Tymczasem mieszkańcy Okinawy od ponad 70 lat czekają, aż siły zbrojne USA z ich ziemi się wreszcie wyniosą. To zrozumiałe pragnienie, bo przecież amerykańska armia, flota i lotnictwo zmieniły w 1945 r. tę pełną uroku wyspę w „płonące buddyjskie piekło", de facto okupowały ją aż do 1972 r. i do dzisiaj sprawiają kłopoty miejscowej ludności.
Są jednak na świecie miejsca, gdzie Amerykanie zrzucili bardzo dużo bomb, a mimo to miejscowi za nimi tęsknią. Takim miejscem jest Wietnam.
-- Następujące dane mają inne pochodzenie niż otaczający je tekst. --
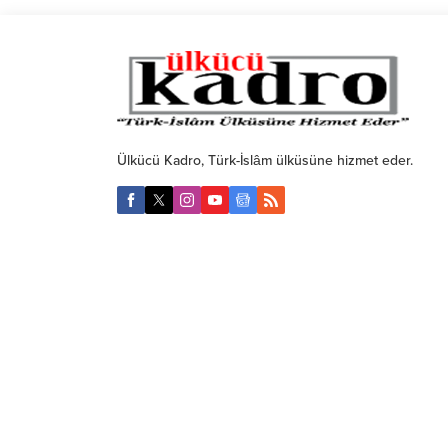
Ülkücü Kadro, Türk-İslâm ülküsüne hizmet eder.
Większość populacji tego dynamicznie rozwijającego się azjatyckiego kraju jest na tyle młoda, by wojna prowadzona przeciwko Amerykanom była dla niej wspomnieniem tak odległym, jak dla Polaków kampania wrześniowa. Uczyli się o niej w szkołach, słyszeli coś od rodziców lub dziadków, obejrzeli kilka filmów i tyle.
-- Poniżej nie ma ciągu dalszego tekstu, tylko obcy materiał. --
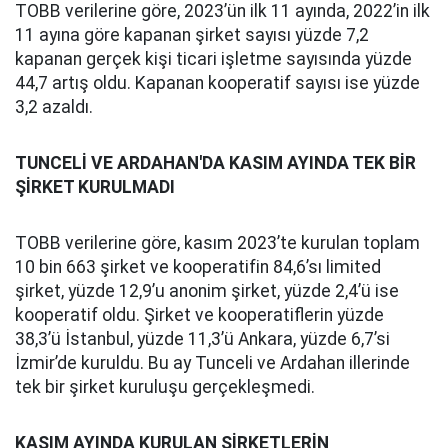
TOBB verilerine göre, 2023’ün ilk 11 ayında, 2022’in ilk
11 ayına göre kapanan şirket sayısı yüzde 7,2
kapanan gerçek kişi ticari işletme sayısında yüzde
44,7 artış oldu. Kapanan kooperatif sayısı ise yüzde
3,2 azaldı.
TUNCELİ VE ARDAHAN'DA KASIM AYINDA TEK BİR
ŞİRKET KURULMADI
TOBB verilerine göre, kasım 2023’te kurulan toplam
10 bin 663 şirket ve kooperatifin 84,6’sı limited
şirket, yüzde 12,9’u anonim şirket, yüzde 2,4’ü ise
kooperatif oldu. Şirket ve kooperatiflerin yüzde
38,3’ü İstanbul, yüzde 11,3’ü Ankara, yüzde 6,7’si
İzmir’de kuruldu. Bu ay Tunceli ve Ardahan illerinde
tek bir şirket kuruluşu gerçekleşmedi.
KASIM AYINDA KURULAN ŞİRKETLERİN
Odkąd blisko trzy dekady temu rozpoczęto tamtejszą pierestrojkę, USA przestały być przedstawiane w propagandzie jako wróg. Stały się cenionym inwestorem, a Wietnam szeroko otworzył się na amerykańską popkulturę. Okręty wojskowe USA wizytują wietnamskie porty, a wojskowi i politycy z obu krajów gawędzą sobie w serdecznej atmosferze o przeciwstawianiu się chińskiej potędze. Wietnam wyraźnie liczy na wsparcie USA w sporach dotyczących wsyp na Morzu Południowochińskim. – Dobrze by było, gdyby Amerykanie mieli u nas swoje bazy, ale oni są egoistami i na to nie pójdą. Nie będą nas chcieli bronić przed Chinami – taką opinię usłyszałem od młodej mieszkanki Hanoi.
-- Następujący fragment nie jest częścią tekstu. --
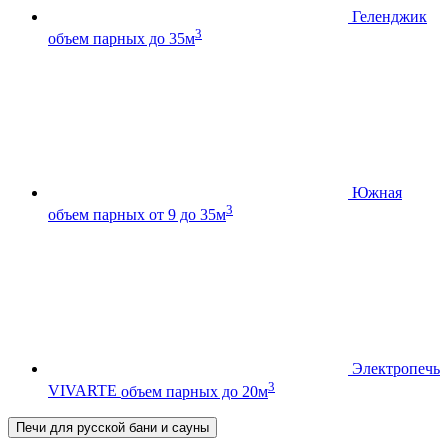
Геленджик
3
объем парных до 35м
Южная
3
объем парных от 9 до 35м
Электропечь
3
VIVARTE
объем парных до 20м
Печи для русской бани и сауны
Fraternizacja dawnych wrogów przyjmuje bardzo ciekawe formy. W muzeum straszliwego więzienia Hoa Lo w Hanoi, zwanego przez osadzonych tam kiedyś amerykańskich jeńców Hanoi Hilton, z dumą eksponowany jest kombinezon lotniczy senatora Johna McCaina. Obok niego wiszą na ścianie zdjęcia z wizyty złożonej kilka lat temu przez tego politycznego weterana. McCain z uśmiechem na ustach pokazuje celę, w której go trzymano. Stoi też obok pomniczka upamiętniającego zestrzelenie jego samolotu w październiku 1967 r. przez północnowietnamską artylerię przeciwlotniczą. Człowiek, który stracił zdrowie w komunistycznej niewoli, jest fetowany przez dawnego wroga jak bohater.
Amerykanów też stać na podobne gesty. Zmarły w 2006 r. Pham Xuan An, południowowietnamski dziennikarz i zarazem niezwykle skuteczny agent północy, kilka lat przed śmiercią został zaproszony do zwiedzania amerykańskiego okrętu wojennego. Potraktowano go nie jak niebezpiecznego szpiega, który wielokrotnie krzyżował szyki USA, ale jak starego przyjaciela. Pham zresztą zawsze uważał się za miłośnika Ameryki, nawet gdy walczył przeciwko niej na tajnym froncie. I za bycie zbyt blisko Amerykanów został po wojnie wtrącony do łagru.